À travers des scènes empreintes de tendresse et de réalisme, elle dresse le portrait d’un homme fier et intègre, qui, bien que peu expansif, a transmis à sa fille des valeurs profondes : le respect, l’amour du travail, et un attachement indéfectible à ses racines. Kaddour n’est pas seulement une biographie familiale ; c’est aussi une réflexion sur l’identité et la condition des immigrés maghrébins en France. Brakni explore la tension entre son propre parcours, marqué par l’ascension sociale, et l’univers ouvrier de son père. Cette dualité, entre modernité et tradition, se manifeste notamment dans les rituels funéraires musulmans qu’elle décrit avec un mélange de respect et de distance.

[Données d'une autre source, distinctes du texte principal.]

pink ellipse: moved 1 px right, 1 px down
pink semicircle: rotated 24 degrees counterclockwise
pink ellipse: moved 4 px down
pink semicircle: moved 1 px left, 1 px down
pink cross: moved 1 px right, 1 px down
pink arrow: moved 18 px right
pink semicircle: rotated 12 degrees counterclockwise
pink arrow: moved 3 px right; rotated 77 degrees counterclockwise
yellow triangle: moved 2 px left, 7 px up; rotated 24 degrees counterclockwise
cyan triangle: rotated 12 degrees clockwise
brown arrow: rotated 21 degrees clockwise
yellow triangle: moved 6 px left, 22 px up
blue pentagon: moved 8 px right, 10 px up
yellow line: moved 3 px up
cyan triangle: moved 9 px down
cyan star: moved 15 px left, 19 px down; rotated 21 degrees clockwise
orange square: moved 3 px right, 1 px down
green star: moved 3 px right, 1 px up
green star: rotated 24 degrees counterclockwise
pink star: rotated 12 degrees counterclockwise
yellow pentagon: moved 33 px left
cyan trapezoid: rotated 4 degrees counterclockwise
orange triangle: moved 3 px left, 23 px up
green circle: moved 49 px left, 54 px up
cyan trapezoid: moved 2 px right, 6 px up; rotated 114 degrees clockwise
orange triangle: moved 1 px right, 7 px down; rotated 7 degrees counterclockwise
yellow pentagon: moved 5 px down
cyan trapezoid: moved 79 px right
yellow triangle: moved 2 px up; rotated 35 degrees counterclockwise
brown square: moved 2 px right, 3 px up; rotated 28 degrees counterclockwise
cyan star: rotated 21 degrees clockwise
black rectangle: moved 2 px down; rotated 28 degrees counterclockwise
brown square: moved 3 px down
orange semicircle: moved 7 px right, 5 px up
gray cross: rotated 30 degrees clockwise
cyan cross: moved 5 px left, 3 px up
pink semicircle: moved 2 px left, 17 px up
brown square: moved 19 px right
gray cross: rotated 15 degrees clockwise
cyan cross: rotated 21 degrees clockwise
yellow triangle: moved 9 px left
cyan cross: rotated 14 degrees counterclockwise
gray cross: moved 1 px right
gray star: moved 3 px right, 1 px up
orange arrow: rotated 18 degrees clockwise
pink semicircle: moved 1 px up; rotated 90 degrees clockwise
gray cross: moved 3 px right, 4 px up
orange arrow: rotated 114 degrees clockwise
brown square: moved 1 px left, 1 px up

En filigrane, l’auteure éclaire les luttes des déracinés, ces hommes et femmes souvent anonymes, qui ont contribué à bâtir la France sans jamais cesser de regarder vers leur terre d’origine. À travers le destin de son père, elle interroge aussi le poids des silences et des non-dits qui ont marqué la relation entre générations. Avec Kaddour, Rachida Brakni livre un premier texte saisissant, porté par une écriture juste et élégante. Ce livre, à la fois intime et universel, donne une voix à ceux qui n’ont jamais eu l’occasion de raconter leur histoire. À travers la figure de Kaddour, c’est toute une génération d’ouvriers immigrés qui trouve enfin une reconnaissance littéraire et humaine.